The disagreeable impression the man had made upon him was still so vivid that Bob had no trouble at all in giving a graphic description of the fellow.
Mr. Salper’s face grew blacker and blacker as he listened and he pulled out another cigar, biting off the end of it viciously.
“That’s the fellow I’ve been suspecting all along,” he said, finally. “Slick fellow, that Mohun. Whenever a man gets too eager to do things for you I’ve learned to suspect him. Yet, closely as I’ve watched this man, I haven’t been able to get a thing on him. As far as we could find out, he was perfectly square. But, by Jove, this puts an entirely new face on things.”

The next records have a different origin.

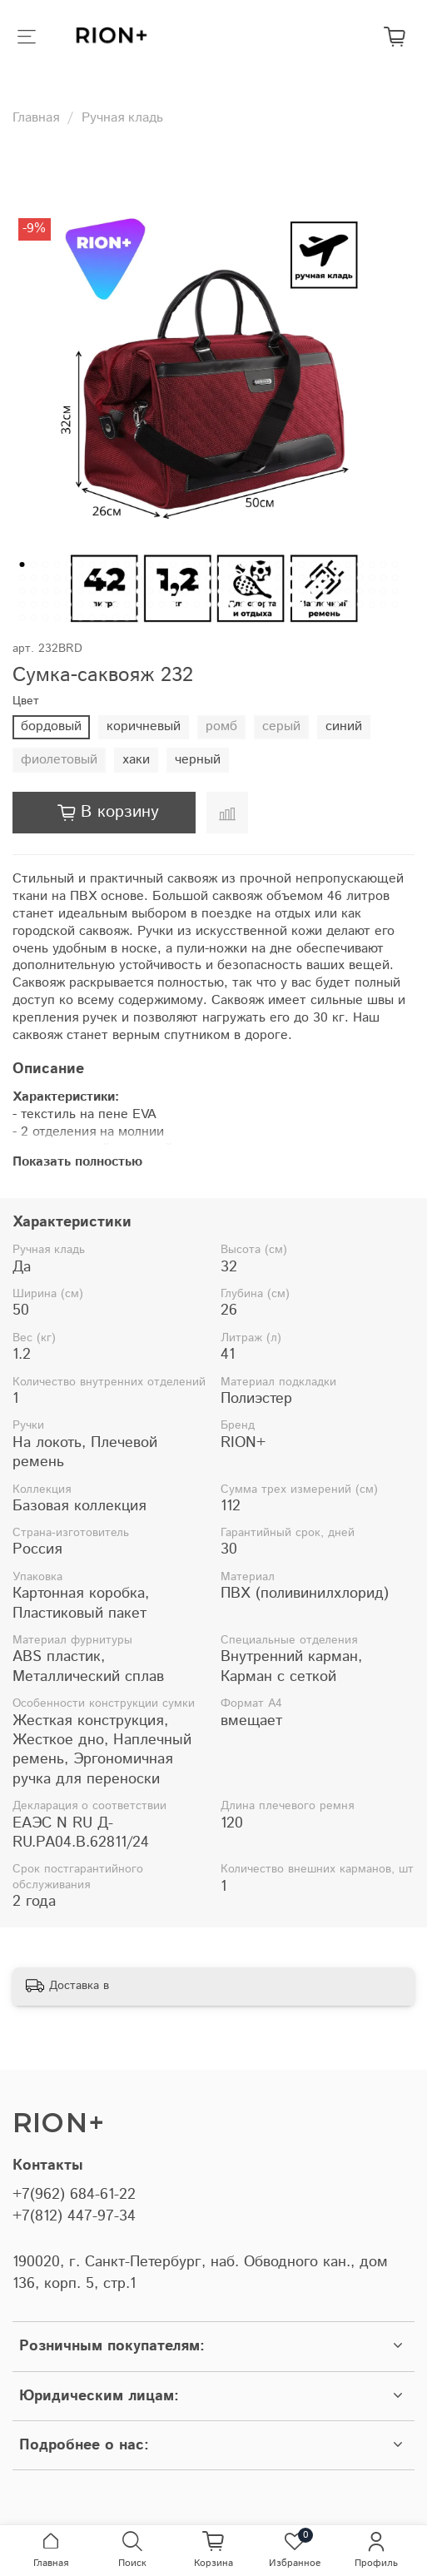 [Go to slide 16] (196, 564)
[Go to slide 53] (243, 577)
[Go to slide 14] (173, 564)
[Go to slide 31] (371, 564)
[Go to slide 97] (371, 591)
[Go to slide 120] (254, 604)
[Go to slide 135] (44, 617)
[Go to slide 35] (33, 577)
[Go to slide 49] (196, 577)
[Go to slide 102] (44, 604)
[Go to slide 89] (278, 591)
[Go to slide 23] (278, 564)
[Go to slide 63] (359, 577)
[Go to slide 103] (56, 604)
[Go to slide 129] (359, 604)
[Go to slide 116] (208, 604)
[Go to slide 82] (196, 591)
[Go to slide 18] (219, 564)
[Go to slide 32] (382, 564)
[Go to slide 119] (243, 604)
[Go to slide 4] (56, 564)
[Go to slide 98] (382, 591)
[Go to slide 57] (289, 577)
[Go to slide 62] (347, 577)
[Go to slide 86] (243, 591)
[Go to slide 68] (33, 591)
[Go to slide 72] (79, 591)
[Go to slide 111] (149, 604)
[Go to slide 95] (347, 591)
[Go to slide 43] (126, 577)
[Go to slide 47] (173, 577)
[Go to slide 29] (347, 564)
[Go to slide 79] (161, 591)
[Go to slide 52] (231, 577)
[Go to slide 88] (266, 591)
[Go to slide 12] (149, 564)
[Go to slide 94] (336, 591)
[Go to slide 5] (68, 564)
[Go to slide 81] (184, 591)
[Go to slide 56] (278, 577)
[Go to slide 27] (324, 564)
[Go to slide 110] (138, 604)
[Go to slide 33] (394, 564)
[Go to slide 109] (126, 604)
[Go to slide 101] (33, 604)
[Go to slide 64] (371, 577)
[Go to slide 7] (91, 564)
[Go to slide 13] (161, 564)
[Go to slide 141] (114, 617)
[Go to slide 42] (114, 577)
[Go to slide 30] (359, 564)
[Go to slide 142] (126, 617)
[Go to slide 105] (79, 604)
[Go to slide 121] (266, 604)
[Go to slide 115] (196, 604)
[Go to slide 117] (219, 604)
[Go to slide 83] (208, 591)
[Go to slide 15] (184, 564)
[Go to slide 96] (359, 591)
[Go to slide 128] (347, 604)
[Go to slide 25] (301, 564)
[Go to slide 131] (382, 604)
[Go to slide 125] (312, 604)
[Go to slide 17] (208, 564)
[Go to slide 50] (208, 577)
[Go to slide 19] (231, 564)
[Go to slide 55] (266, 577)
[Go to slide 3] (44, 564)
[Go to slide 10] (126, 564)
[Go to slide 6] (79, 564)
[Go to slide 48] (184, 577)
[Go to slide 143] (138, 617)
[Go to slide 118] (231, 604)
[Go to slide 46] (161, 577)
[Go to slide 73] (91, 591)
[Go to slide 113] (173, 604)
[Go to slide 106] (91, 604)
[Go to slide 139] (91, 617)
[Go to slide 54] (254, 577)
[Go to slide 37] (56, 577)
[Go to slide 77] (138, 591)
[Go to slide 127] (336, 604)
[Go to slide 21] (254, 564)
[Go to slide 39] (79, 577)
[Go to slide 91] (301, 591)
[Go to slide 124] (301, 604)
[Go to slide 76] (126, 591)
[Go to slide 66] (394, 577)
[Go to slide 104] (68, 604)
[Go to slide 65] (382, 577)
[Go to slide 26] (312, 564)
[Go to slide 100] (21, 604)
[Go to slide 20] (243, 564)
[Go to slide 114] (184, 604)
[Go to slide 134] (33, 617)
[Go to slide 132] (394, 604)
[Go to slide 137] (68, 617)
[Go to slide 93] (324, 591)
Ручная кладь (122, 117)
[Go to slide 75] (114, 591)
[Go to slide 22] (266, 564)
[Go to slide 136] (56, 617)
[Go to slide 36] (44, 577)
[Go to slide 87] (254, 591)
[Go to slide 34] (21, 577)
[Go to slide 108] (114, 604)
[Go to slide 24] (289, 564)
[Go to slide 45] (149, 577)
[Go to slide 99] (394, 591)
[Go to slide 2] (33, 564)
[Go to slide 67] (21, 591)
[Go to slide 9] (114, 564)
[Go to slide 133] (21, 617)
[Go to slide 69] (44, 591)
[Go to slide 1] (21, 564)
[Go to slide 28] (336, 564)
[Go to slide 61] (336, 577)
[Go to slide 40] (91, 577)
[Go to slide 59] (312, 577)
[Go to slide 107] (103, 604)
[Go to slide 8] (103, 564)
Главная (35, 117)
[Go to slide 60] (324, 577)
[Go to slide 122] (278, 604)
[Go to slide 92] (312, 591)
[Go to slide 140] (103, 617)
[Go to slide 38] (68, 577)
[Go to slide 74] (103, 591)
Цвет (25, 701)
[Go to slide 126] (324, 604)
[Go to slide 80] (173, 591)
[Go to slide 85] (231, 591)
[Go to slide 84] (219, 591)
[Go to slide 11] (138, 564)
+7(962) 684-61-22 (74, 2195)
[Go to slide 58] (301, 577)
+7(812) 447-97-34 (74, 2216)
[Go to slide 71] (68, 591)
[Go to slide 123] (289, 604)
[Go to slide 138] (79, 617)
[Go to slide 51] (219, 577)
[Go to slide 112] (161, 604)
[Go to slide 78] (149, 591)
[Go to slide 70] (56, 591)
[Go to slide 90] (289, 591)
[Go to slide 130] (371, 604)
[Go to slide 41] (103, 577)
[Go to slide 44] (138, 577) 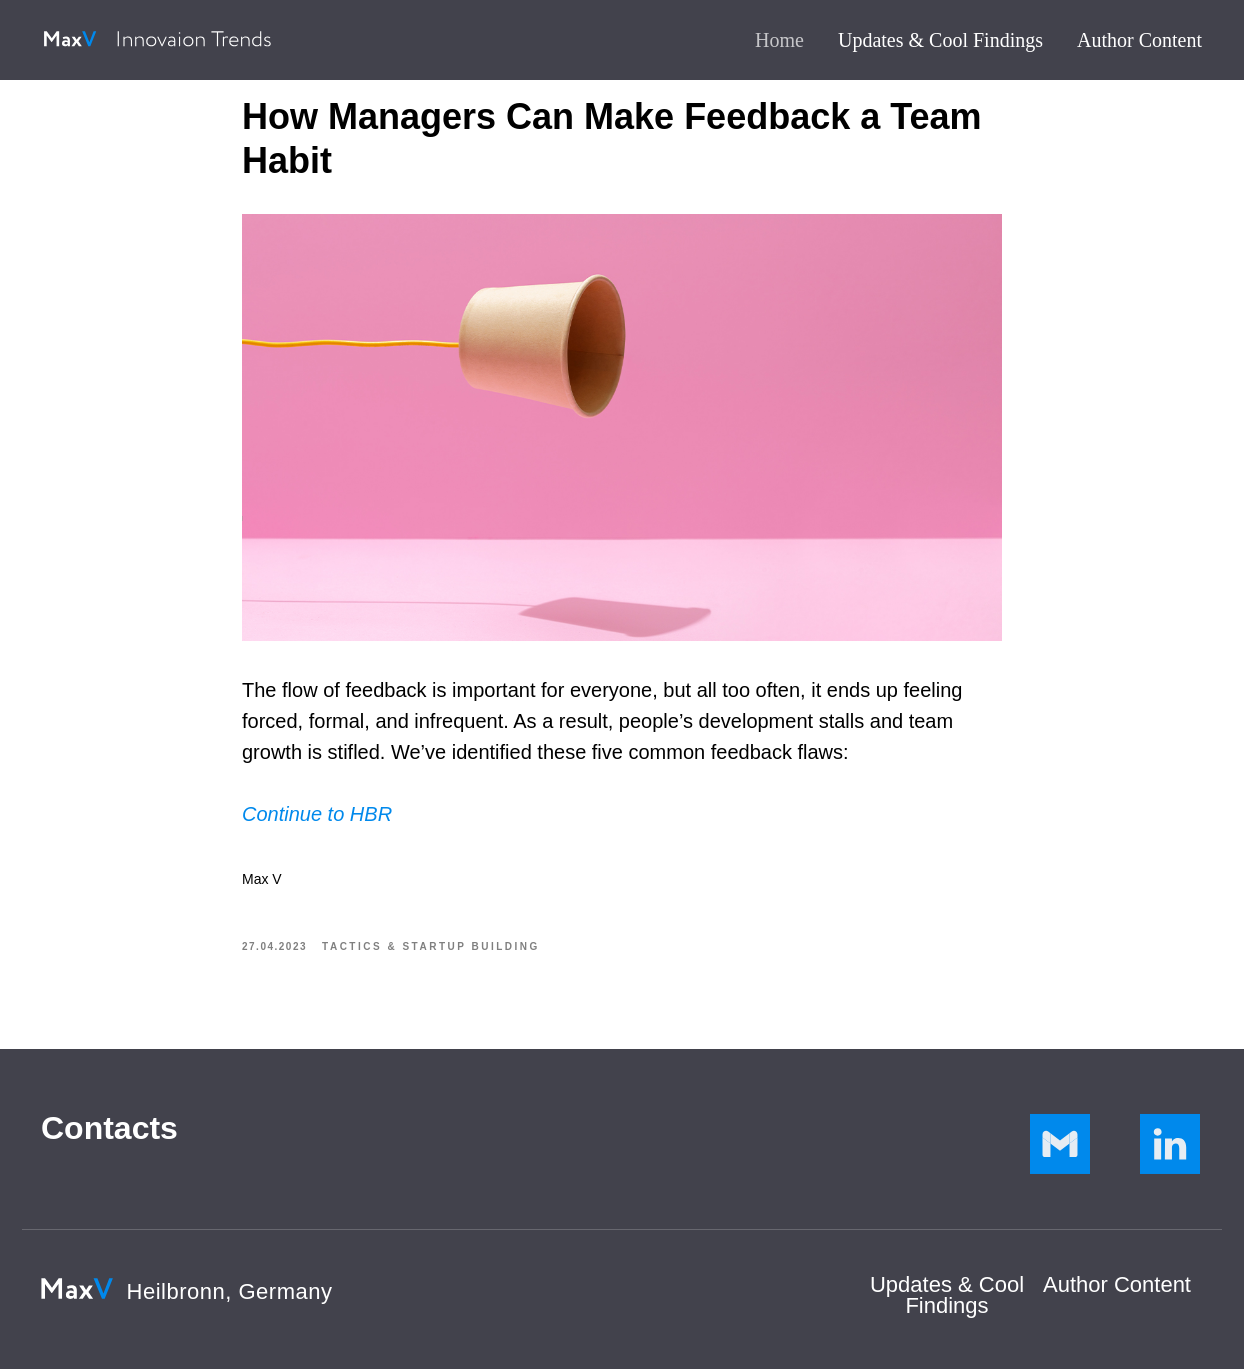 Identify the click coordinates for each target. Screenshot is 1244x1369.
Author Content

He paused for a moment, puffing hard on his cigar while the others all watched him anxiously. The ill humor which had been hanging over him for so long seemed magically to have vanished. Now that his suspicions had been so unexpectedly justified, bringing with them the need for action, the broker was a different man, entirely. His brow had cleared and there was an eager light in his keen eyes.
“You fellows have done me the greatest of possible services,” he said, turning to the radio boys—he had forgotten up to that time to thank them for what they had done. “If you could know what it means to me to have this information——”
He broke off, running his hand excitedly through his hair, his eyes gazing unseeingly out of the window.
“I must act and act quickly,” he muttered, after a minute. “There is surely no time to lose. You said this man Mohun was urging haste?” he added, turning to Bob.
The latter nodded. “Said he’d quit if they didn’t get a move on, or words to that effect,” he told his questioner, and Mr. Salper smiled a preoccupied smile in response.
“Then Mohun will get what he wants. He has a way of getting what he wants,” he said, again with that air of speaking to himself. “I’m glad to know it’s Mohun—very glad!”
Although Bob had given as good a description as was possible of the other two men who had been in the shack with Mohun, Mr. Salper did not recognize them.